Cette féminisation s’est développée depuis les années 1980. Au Québec, par exemple, les données disponibles au ministère de l’Enseignement supérieur font ressortir que les étudiantes représentaient 51,2 % de l’effectif en 1982-1983, contre 58,9 % en 2022-2023, soit une augmentation de 7,7 points en 40 ans. Depuis cinq ans, la tendance semble s’être stabilisée, les hommes représentant chaque année environ 41 % des étudiants inscrits dans les universités québécoises.

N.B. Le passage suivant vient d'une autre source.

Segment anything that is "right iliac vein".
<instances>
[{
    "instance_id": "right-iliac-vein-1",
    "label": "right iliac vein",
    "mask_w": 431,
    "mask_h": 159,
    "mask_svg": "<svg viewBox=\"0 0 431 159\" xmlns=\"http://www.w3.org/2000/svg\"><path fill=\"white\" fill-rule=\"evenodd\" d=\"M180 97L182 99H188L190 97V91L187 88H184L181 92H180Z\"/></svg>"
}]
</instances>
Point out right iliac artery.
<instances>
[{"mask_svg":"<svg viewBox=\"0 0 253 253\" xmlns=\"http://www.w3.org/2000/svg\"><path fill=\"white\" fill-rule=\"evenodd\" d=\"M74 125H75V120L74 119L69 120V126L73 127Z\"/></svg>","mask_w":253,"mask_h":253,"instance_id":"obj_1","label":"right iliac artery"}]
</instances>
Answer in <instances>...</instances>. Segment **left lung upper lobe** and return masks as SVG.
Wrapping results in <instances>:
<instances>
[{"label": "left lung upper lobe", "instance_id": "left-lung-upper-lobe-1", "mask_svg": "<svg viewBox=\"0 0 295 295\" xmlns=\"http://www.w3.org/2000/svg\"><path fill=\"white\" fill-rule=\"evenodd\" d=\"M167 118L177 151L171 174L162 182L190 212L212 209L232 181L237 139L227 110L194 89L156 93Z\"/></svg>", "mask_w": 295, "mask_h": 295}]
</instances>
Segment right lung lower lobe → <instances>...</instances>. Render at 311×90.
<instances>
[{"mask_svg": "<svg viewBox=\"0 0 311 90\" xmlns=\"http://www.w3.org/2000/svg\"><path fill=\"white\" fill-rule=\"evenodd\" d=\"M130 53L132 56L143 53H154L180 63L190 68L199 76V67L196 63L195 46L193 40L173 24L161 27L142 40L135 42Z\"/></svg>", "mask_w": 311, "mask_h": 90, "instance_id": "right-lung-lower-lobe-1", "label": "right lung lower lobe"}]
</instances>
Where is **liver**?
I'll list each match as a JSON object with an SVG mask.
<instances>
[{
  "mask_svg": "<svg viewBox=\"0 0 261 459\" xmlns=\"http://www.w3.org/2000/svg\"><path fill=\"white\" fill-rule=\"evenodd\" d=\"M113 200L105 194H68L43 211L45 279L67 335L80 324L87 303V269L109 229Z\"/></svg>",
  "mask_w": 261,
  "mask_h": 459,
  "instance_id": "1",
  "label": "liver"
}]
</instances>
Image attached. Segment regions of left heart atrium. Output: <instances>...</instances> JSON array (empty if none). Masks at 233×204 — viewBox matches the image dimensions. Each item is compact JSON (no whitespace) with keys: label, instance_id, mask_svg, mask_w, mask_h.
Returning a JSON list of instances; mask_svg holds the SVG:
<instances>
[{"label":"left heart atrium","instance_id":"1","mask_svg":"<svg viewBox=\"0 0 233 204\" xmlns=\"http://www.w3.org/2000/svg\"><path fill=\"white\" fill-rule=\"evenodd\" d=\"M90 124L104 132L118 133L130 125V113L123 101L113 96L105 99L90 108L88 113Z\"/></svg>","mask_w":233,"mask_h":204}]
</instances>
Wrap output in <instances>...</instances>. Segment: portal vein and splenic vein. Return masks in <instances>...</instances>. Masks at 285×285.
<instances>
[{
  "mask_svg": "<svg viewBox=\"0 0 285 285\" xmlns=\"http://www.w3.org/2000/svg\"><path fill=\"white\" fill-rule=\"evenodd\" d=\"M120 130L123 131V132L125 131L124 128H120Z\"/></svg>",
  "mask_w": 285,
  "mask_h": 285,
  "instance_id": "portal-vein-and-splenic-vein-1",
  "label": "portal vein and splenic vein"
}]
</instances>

Un écart qui se creuse tout au long de la scolarité
L’écart constaté entre les garçons et les filles trouve son origine dès les premiers instants de la vie. À partir de leur entrée dans le système scolaire, on constate ainsi que les garçons accumulent plus de retard que les filles et sont donc proportionnellement de moins en moins nombreux, quel que soit le milieu socioéconomique, à fréquenter le palier scolaire suivant (soit après le primaire, le secondaire, puis le cégep et in fine l’université).

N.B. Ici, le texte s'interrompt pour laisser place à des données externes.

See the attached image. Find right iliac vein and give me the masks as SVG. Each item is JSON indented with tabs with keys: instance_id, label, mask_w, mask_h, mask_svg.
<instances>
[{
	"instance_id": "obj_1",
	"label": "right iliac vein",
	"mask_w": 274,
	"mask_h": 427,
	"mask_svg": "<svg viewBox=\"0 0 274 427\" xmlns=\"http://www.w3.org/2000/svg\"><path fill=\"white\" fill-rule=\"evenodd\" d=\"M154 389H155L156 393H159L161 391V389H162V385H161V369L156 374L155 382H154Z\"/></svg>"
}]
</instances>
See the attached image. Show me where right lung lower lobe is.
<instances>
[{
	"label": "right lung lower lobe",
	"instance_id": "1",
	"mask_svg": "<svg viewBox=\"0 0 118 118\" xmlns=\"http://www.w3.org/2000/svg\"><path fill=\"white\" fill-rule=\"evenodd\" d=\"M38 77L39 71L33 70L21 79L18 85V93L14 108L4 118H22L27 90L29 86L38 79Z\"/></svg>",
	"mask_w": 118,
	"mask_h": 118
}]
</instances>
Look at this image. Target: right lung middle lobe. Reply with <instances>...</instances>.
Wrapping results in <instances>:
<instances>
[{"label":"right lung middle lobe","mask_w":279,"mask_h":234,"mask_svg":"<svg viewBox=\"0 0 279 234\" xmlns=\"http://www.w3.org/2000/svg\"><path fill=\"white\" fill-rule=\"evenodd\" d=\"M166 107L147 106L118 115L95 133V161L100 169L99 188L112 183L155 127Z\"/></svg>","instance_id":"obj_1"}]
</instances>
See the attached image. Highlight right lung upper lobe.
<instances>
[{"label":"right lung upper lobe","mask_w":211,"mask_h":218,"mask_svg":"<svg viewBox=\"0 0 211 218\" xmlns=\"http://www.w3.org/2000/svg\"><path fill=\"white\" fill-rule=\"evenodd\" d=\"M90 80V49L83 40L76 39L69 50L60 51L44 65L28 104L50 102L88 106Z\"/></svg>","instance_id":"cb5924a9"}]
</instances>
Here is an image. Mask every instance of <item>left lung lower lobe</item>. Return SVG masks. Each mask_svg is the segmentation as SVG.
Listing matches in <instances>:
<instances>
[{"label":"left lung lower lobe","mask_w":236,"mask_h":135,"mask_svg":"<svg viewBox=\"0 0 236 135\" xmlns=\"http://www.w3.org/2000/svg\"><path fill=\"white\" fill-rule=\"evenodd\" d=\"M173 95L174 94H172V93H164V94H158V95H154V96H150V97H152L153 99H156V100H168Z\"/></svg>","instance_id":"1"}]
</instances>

Si l’on admet généralement que ces écarts peuvent être en partie attribués à la plus rapide maturité des filles, force est néanmoins de remarquer qu’ils varient selon les milieux. En effet, au Québec comme dans d’autres sociétés, le milieu socioéconomique dans lequel évolue un garçon semble avoir une plus grande influence sur son parcours que sur celui d’une fille. Cet écart s’explique entre autres par des différences de socialisation plus marquées.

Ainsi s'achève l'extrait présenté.